The Brazilian Spiritist Federation is a public utility entity founded on January 2, 1884, in Rio de Janeiro. It is a civil, religious, educational, cultural, and philanthropic society whose purpose is the study, practice, and dissemination of Spiritism in all its aspects, based on the works of Allan Kardec's Codification and the canonical Gospels.

=== International Spiritist Council ===

The International Spiritist Council (ISC) is an organization resulting from the union of representative associations of national Spiritist movements and currently has 35 associated countries.

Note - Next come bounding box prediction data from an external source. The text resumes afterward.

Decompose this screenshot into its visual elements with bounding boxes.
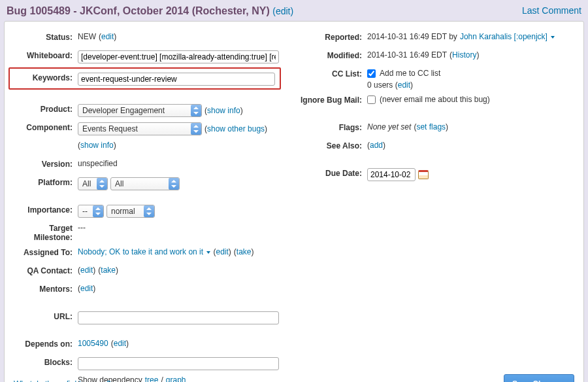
product-label: Product: [11, 103, 78, 114]
assigned-to-label: Assigned To: [11, 246, 78, 257]
reported-label: Reported: [301, 31, 367, 42]
cc-add-me-checkbox[interactable] [367, 69, 376, 78]
due-date-label: Due Date: [301, 167, 367, 178]
url-input[interactable] [78, 311, 279, 324]
caret-down-icon [551, 36, 555, 39]
cc-users-count: 0 users [367, 80, 393, 90]
ignore-text: (never email me about this bug) [380, 95, 490, 104]
select-arrows-icon [169, 178, 179, 190]
modified-history-link[interactable]: History [452, 50, 476, 60]
platform-label: Platform: [11, 176, 78, 187]
whiteboard-label: Whiteboard: [11, 49, 78, 60]
ignore-checkbox[interactable] [367, 95, 376, 104]
component-label: Component: [11, 121, 78, 132]
status-label: Status: [11, 31, 78, 42]
depends-on-label: Depends on: [11, 338, 78, 349]
select-arrows-icon [191, 123, 201, 135]
target-milestone-value: --- [78, 223, 86, 232]
product-select[interactable]: Developer Engagement [78, 104, 202, 117]
importance-severity-select[interactable]: normal [106, 205, 155, 218]
status-edit-link[interactable]: edit [101, 32, 114, 41]
caret-down-icon [206, 251, 210, 254]
qa-contact-take-link[interactable]: take [101, 266, 116, 275]
due-date-input[interactable] [367, 168, 416, 181]
status-value: NEW [78, 32, 96, 41]
see-also-add-link[interactable]: add [370, 141, 383, 150]
reported-time: 2014-10-31 16:49 EDT by [367, 32, 457, 41]
version-label: Version: [11, 158, 78, 169]
right-column: Reported: 2014-10-31 16:49 EDT by John K… [301, 31, 570, 382]
mentors-label: Mentors: [11, 283, 78, 294]
modified-time: 2014-10-31 16:49 EDT [367, 50, 447, 60]
ignore-label: Ignore Bug Mail: [301, 94, 367, 105]
depends-on-bug-link[interactable]: 1005490 [78, 339, 108, 348]
platform-select-1[interactable]: All [78, 177, 108, 190]
blocks-label: Blocks: [11, 356, 78, 367]
save-changes-button[interactable]: Save Changes [504, 374, 574, 382]
product-select-value: Developer Engagement [82, 106, 165, 115]
cc-list-label: CC List: [301, 67, 367, 78]
importance-priority-select[interactable]: -- [78, 205, 104, 218]
bug-id: Bug 1005489 - [7, 5, 77, 16]
cc-edit-link[interactable]: edit [398, 80, 410, 90]
select-arrows-icon [144, 205, 154, 217]
set-flags-link[interactable]: set flags [416, 122, 446, 131]
component-show-other-link[interactable]: show other bugs [207, 124, 265, 133]
platform-select-2[interactable]: All [110, 177, 180, 190]
edit-title-link[interactable]: (edit) [272, 6, 293, 16]
keywords-highlight: Keywords: [8, 67, 281, 90]
left-column: Status: NEW (edit) Whiteboard: Keywords: [11, 31, 281, 382]
component-select[interactable]: Events Request [78, 122, 202, 135]
cc-add-me-label: Add me to CC list [380, 69, 440, 78]
calendar-icon[interactable] [418, 170, 429, 179]
flags-label: Flags: [301, 121, 367, 132]
reported-user-link[interactable]: John Karahalis [:openjck] [460, 32, 555, 41]
component-select-value: Events Request [82, 124, 138, 133]
flags-value: None yet set [367, 122, 411, 131]
assigned-to-take-link[interactable]: take [237, 247, 252, 256]
select-arrows-icon [97, 178, 107, 190]
keywords-label: Keywords: [11, 71, 78, 82]
fields-help-link[interactable]: What do these fields mean? [14, 379, 111, 382]
blocks-input[interactable] [78, 357, 279, 370]
component-show-info-link[interactable]: show info [80, 141, 114, 150]
product-show-info-link[interactable]: show info [207, 106, 240, 115]
select-arrows-icon [93, 205, 103, 217]
qa-contact-label: QA Contact: [11, 264, 78, 275]
page-title: Bug 1005489 - JKConf, October 2014 (Roch… [7, 5, 293, 17]
whiteboard-input[interactable] [78, 50, 279, 63]
assigned-to-value[interactable]: Nobody; OK to take it and work on it [78, 247, 210, 256]
depends-on-edit-link[interactable]: edit [114, 339, 126, 348]
keywords-input[interactable] [78, 73, 275, 86]
bug-details-panel: Status: NEW (edit) Whiteboard: Keywords: [4, 21, 584, 382]
version-value: unspecified [78, 159, 118, 168]
mentors-edit-link[interactable]: edit [80, 284, 93, 293]
modified-label: Modified: [301, 49, 367, 60]
target-milestone-label: Target Milestone: [11, 222, 78, 242]
url-label: URL: [11, 310, 78, 321]
qa-contact-edit-link[interactable]: edit [80, 266, 93, 275]
bug-summary: JKConf, October 2014 (Rochester, NY) [80, 5, 270, 16]
assigned-to-edit-link[interactable]: edit [216, 247, 228, 256]
importance-label: Importance: [11, 203, 78, 215]
last-comment-link[interactable]: Last Comment [522, 5, 581, 16]
see-also-label: See Also: [301, 139, 367, 150]
select-arrows-icon [191, 105, 201, 116]
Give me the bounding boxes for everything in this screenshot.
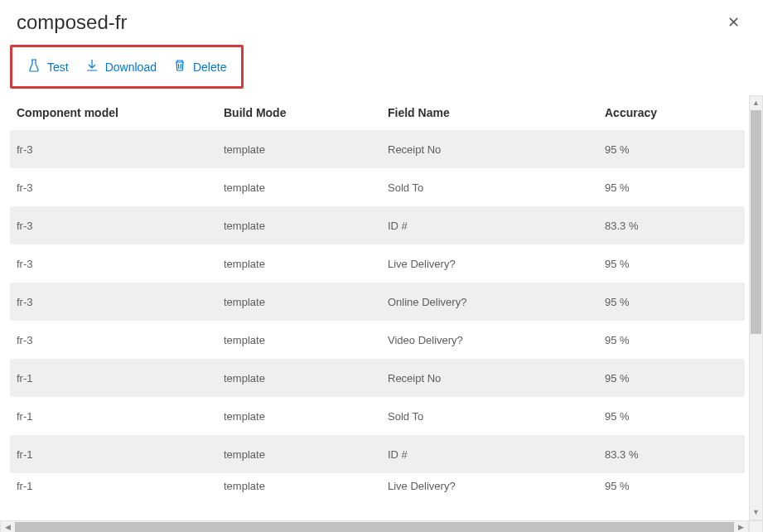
cell-accuracy: 95 %	[605, 480, 745, 492]
cell-build-mode: template	[224, 296, 388, 308]
cell-field-name: Sold To	[388, 181, 605, 194]
cell-component-model: fr-3	[10, 220, 224, 232]
table-row[interactable]: fr-3templateReceipt No95 %	[10, 130, 745, 168]
cell-component-model: fr-1	[10, 448, 224, 461]
cell-build-mode: template	[224, 448, 388, 461]
table-header-row: Component model Build Mode Field Name Ac…	[10, 95, 745, 130]
table-row[interactable]: fr-1templateID #83.3 %	[10, 435, 745, 473]
download-label: Download	[105, 60, 157, 74]
cell-accuracy: 95 %	[605, 143, 745, 156]
toolbar: Test Download Delete	[10, 45, 244, 89]
cell-component-model: fr-1	[10, 410, 224, 423]
delete-button[interactable]: Delete	[173, 59, 226, 75]
test-label: Test	[47, 60, 69, 74]
vertical-scrollbar[interactable]: ▲ ▼	[749, 95, 763, 520]
scroll-left-icon[interactable]: ◀	[1, 521, 15, 532]
cell-component-model: fr-3	[10, 181, 224, 194]
cell-build-mode: template	[224, 220, 388, 232]
flask-icon	[27, 59, 41, 75]
cell-accuracy: 95 %	[605, 296, 745, 308]
cell-build-mode: template	[224, 480, 388, 492]
vertical-scroll-thumb[interactable]	[751, 110, 761, 334]
cell-accuracy: 95 %	[605, 181, 745, 194]
table-row[interactable]: fr-1templateSold To95 %	[10, 397, 745, 435]
header-build-mode[interactable]: Build Mode	[224, 106, 388, 119]
table-row[interactable]: fr-3templateVideo Delivery?95 %	[10, 321, 745, 359]
cell-component-model: fr-3	[10, 258, 224, 270]
header-field-name[interactable]: Field Name	[388, 106, 605, 119]
trash-icon	[173, 59, 186, 75]
cell-accuracy: 83.3 %	[605, 448, 745, 461]
cell-field-name: Receipt No	[388, 372, 605, 384]
cell-accuracy: 95 %	[605, 258, 745, 270]
horizontal-scroll-thumb[interactable]	[15, 522, 734, 532]
download-button[interactable]: Download	[85, 59, 157, 75]
cell-accuracy: 95 %	[605, 334, 745, 346]
table-row[interactable]: fr-3templateLive Delivery?95 %	[10, 244, 745, 283]
test-button[interactable]: Test	[27, 59, 69, 75]
cell-accuracy: 95 %	[605, 410, 745, 423]
download-icon	[85, 59, 99, 75]
model-fields-table: Component model Build Mode Field Name Ac…	[0, 95, 745, 499]
page-title: composed-fr	[17, 11, 127, 34]
table-row[interactable]: fr-1templateLive Delivery?95 %	[10, 473, 745, 499]
cell-component-model: fr-1	[10, 372, 224, 384]
cell-field-name: ID #	[388, 220, 605, 232]
cell-build-mode: template	[224, 410, 388, 423]
scroll-right-icon[interactable]: ▶	[734, 521, 748, 532]
highlighted-toolbar-region: Test Download Delete	[0, 41, 763, 95]
table-body: fr-3templateReceipt No95 %fr-3templateSo…	[10, 130, 745, 499]
cell-field-name: Live Delivery?	[388, 480, 605, 492]
horizontal-scrollbar[interactable]: ◀ ▶	[0, 520, 749, 532]
cell-component-model: fr-3	[10, 334, 224, 346]
cell-component-model: fr-3	[10, 143, 224, 156]
cell-field-name: Sold To	[388, 410, 605, 423]
scroll-down-icon[interactable]: ▼	[750, 505, 762, 520]
cell-field-name: Receipt No	[388, 143, 605, 156]
scroll-corner	[749, 520, 763, 532]
header-component-model[interactable]: Component model	[10, 106, 224, 119]
table-row[interactable]: fr-3templateSold To95 %	[10, 168, 745, 206]
cell-component-model: fr-3	[10, 296, 224, 308]
cell-field-name: ID #	[388, 448, 605, 461]
close-icon: ✕	[727, 14, 740, 31]
cell-accuracy: 83.3 %	[605, 220, 745, 232]
cell-build-mode: template	[224, 258, 388, 270]
table-row[interactable]: fr-1templateReceipt No95 %	[10, 359, 745, 397]
scroll-container: Component model Build Mode Field Name Ac…	[0, 95, 763, 532]
table-row[interactable]: fr-3templateID #83.3 %	[10, 206, 745, 244]
close-button[interactable]: ✕	[721, 10, 746, 35]
cell-field-name: Video Delivery?	[388, 334, 605, 346]
cell-build-mode: template	[224, 181, 388, 194]
cell-accuracy: 95 %	[605, 372, 745, 384]
header-accuracy[interactable]: Accuracy	[605, 106, 745, 119]
cell-component-model: fr-1	[10, 480, 224, 492]
cell-build-mode: template	[224, 143, 388, 156]
delete-label: Delete	[193, 60, 226, 74]
scroll-up-icon[interactable]: ▲	[750, 96, 762, 110]
cell-field-name: Live Delivery?	[388, 258, 605, 270]
cell-build-mode: template	[224, 372, 388, 384]
table-row[interactable]: fr-3templateOnline Delivery?95 %	[10, 283, 745, 321]
cell-field-name: Online Delivery?	[388, 296, 605, 308]
cell-build-mode: template	[224, 334, 388, 346]
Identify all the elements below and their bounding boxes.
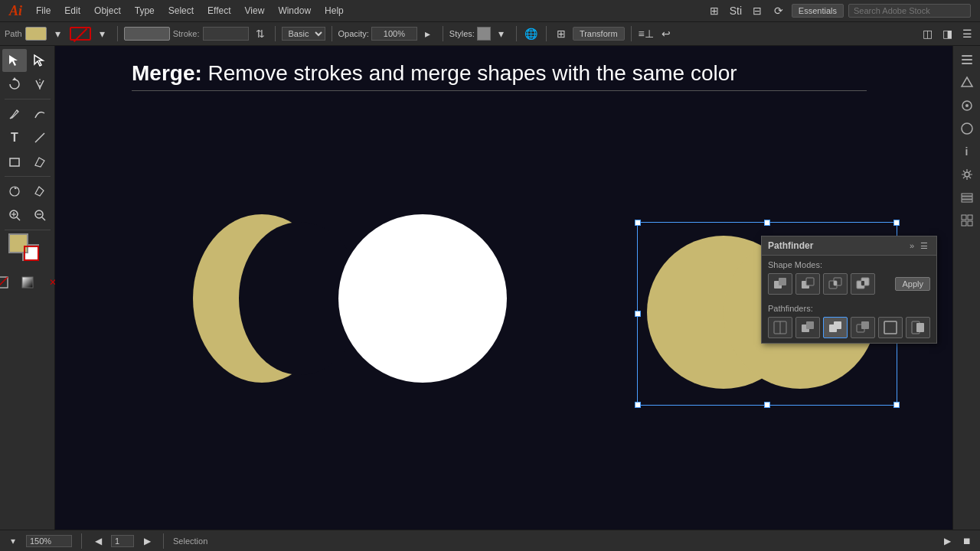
- type-tool[interactable]: T: [2, 126, 27, 149]
- menu-bar: Ai File Edit Object Type Select Effect V…: [0, 0, 980, 21]
- shape-mode-exclude[interactable]: [851, 273, 875, 295]
- stroke-style-dropdown[interactable]: Basic: [282, 27, 325, 41]
- panels-right-icon[interactable]: ◨: [939, 25, 956, 42]
- zoom-select-btn[interactable]: ▾: [6, 534, 20, 548]
- menu-type[interactable]: Type: [129, 4, 161, 18]
- panel-header: Pathfinder » ☰: [762, 236, 936, 256]
- menu-help[interactable]: Help: [318, 4, 350, 18]
- cc-libraries-icon[interactable]: [956, 72, 978, 93]
- stroke-color-swatch[interactable]: [24, 246, 39, 261]
- app-logo: Ai: [3, 3, 28, 19]
- shape-mode-minus-front[interactable]: [795, 273, 820, 295]
- shape-mode-unite[interactable]: [768, 273, 792, 295]
- svg-rect-23: [806, 278, 814, 285]
- toolbar: Path ▾ ▾ Stroke: ⇅ Basic Opacity: ▸ Styl…: [0, 21, 980, 46]
- svg-rect-21: [779, 278, 786, 285]
- menu-edit[interactable]: Edit: [58, 4, 87, 18]
- panel-menu-icon[interactable]: ☰: [918, 240, 930, 252]
- stop-btn[interactable]: ⏹: [960, 534, 974, 548]
- menu-object[interactable]: Object: [88, 4, 127, 18]
- pathfinder-divide[interactable]: [768, 317, 792, 338]
- panels-left-icon[interactable]: ◫: [919, 25, 936, 42]
- handle-top-left[interactable]: [635, 220, 641, 226]
- play-btn[interactable]: ▶: [940, 534, 954, 548]
- fill-options-icon[interactable]: ▾: [50, 25, 67, 42]
- stroke-style-selector[interactable]: [124, 27, 170, 41]
- menu-window[interactable]: Window: [272, 4, 317, 18]
- transform-button[interactable]: Transform: [573, 27, 625, 41]
- reflect-tool[interactable]: [28, 73, 52, 96]
- stroke-options-icon[interactable]: ▾: [94, 25, 111, 42]
- info-icon[interactable]: i: [956, 141, 978, 162]
- page-input[interactable]: 1: [111, 535, 134, 547]
- opacity-arrow-icon[interactable]: ▸: [420, 25, 436, 42]
- stroke-value-input[interactable]: [203, 27, 249, 41]
- align-icon[interactable]: ≡⊥: [638, 25, 655, 42]
- transform-grid-icon[interactable]: ⊞: [553, 25, 570, 42]
- crescent-shape: [193, 214, 331, 383]
- pathfinder-crop[interactable]: [851, 317, 875, 338]
- handle-mid-left[interactable]: [635, 311, 641, 317]
- rectangle-tool[interactable]: [2, 150, 27, 173]
- layers-icon[interactable]: [956, 187, 978, 208]
- styles-swatch[interactable]: [477, 27, 491, 41]
- panel-expand-icon[interactable]: »: [906, 240, 918, 252]
- pathfinder-merge[interactable]: [823, 317, 848, 338]
- grid2-icon[interactable]: [956, 210, 978, 231]
- select-tool[interactable]: [2, 49, 27, 72]
- handle-bottom-left[interactable]: [635, 402, 641, 408]
- stroke-label: Stroke:: [173, 29, 200, 38]
- canvas-area[interactable]: Merge: Remove strokes and merge shapes w…: [55, 46, 952, 530]
- rotate-tool[interactable]: [2, 73, 27, 96]
- svg-rect-52: [962, 221, 966, 226]
- grid-icon[interactable]: ⊟: [749, 2, 766, 19]
- zoom-input[interactable]: 150%: [26, 535, 72, 547]
- stroke-swatch[interactable]: [70, 27, 91, 41]
- appearance-icon[interactable]: [956, 118, 978, 139]
- handle-top-right[interactable]: [893, 220, 900, 226]
- zoom-out-tool[interactable]: [28, 204, 52, 227]
- rotate-view-tool[interactable]: [2, 180, 27, 203]
- styles-options-icon[interactable]: ▾: [493, 25, 510, 42]
- fill-swatch[interactable]: [25, 27, 47, 41]
- menu-select[interactable]: Select: [162, 4, 200, 18]
- sync-icon[interactable]: ⟳: [770, 2, 787, 19]
- shape-mode-intersect[interactable]: [823, 273, 848, 295]
- zoom-in-tool[interactable]: [2, 204, 27, 227]
- workspace-button[interactable]: Essentials: [792, 4, 844, 18]
- svg-line-16: [0, 277, 8, 288]
- search-input[interactable]: [848, 4, 971, 18]
- libraries-icon[interactable]: Sti: [727, 2, 744, 19]
- paintbucket-tool[interactable]: [28, 180, 52, 203]
- panels-options-icon[interactable]: ☰: [959, 25, 975, 42]
- opacity-input[interactable]: [371, 27, 417, 41]
- pathfinder-trim[interactable]: [795, 317, 820, 338]
- settings-icon[interactable]: [956, 164, 978, 185]
- menu-file[interactable]: File: [30, 4, 57, 18]
- pathfinder-minus-back[interactable]: [906, 317, 930, 338]
- cursor-tool-label: Selection: [173, 536, 207, 546]
- apply-button[interactable]: Apply: [895, 277, 930, 291]
- handle-bottom-right[interactable]: [893, 402, 900, 408]
- gradient-swatch[interactable]: [15, 271, 40, 294]
- menu-effect[interactable]: Effect: [201, 4, 237, 18]
- prev-artboard-btn[interactable]: ◀: [91, 534, 105, 548]
- toolbox: T: [0, 46, 55, 530]
- pencil-tool[interactable]: [2, 103, 27, 126]
- pathfinder-outline[interactable]: [878, 317, 903, 338]
- stroke-arrows-icon[interactable]: ⇅: [252, 25, 269, 42]
- wrap-icon[interactable]: ↩: [658, 25, 675, 42]
- smooth-tool[interactable]: [28, 103, 52, 126]
- none-swatch[interactable]: [0, 271, 15, 294]
- arrange-icon[interactable]: ⊞: [706, 2, 723, 19]
- next-artboard-btn[interactable]: ▶: [140, 534, 154, 548]
- brush-icon[interactable]: [956, 95, 978, 116]
- handle-bottom-center[interactable]: [764, 402, 770, 408]
- eraser-tool[interactable]: [28, 150, 52, 173]
- handle-top-center[interactable]: [764, 220, 770, 226]
- direct-select-tool[interactable]: [28, 49, 52, 72]
- globe-icon[interactable]: 🌐: [523, 25, 540, 42]
- properties-icon[interactable]: [956, 49, 978, 70]
- line-tool[interactable]: [28, 126, 52, 149]
- menu-view[interactable]: View: [239, 4, 271, 18]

It was constituted on November 28, 1992, in Madrid, Spain. Its objectives are the promotion of fraternal union among Spiritist institutions in all countries and the unification of the worldwide Spiritist movement; the promotion of the study and dissemination of Spiritist Doctrine in its three basic aspects: scientific, philosophical, and religious; and the promotion of the practice of material and moral charity as taught by Spiritist Doctrine. The main event organized by the ISC is the World Spiritist Congress, held every three years.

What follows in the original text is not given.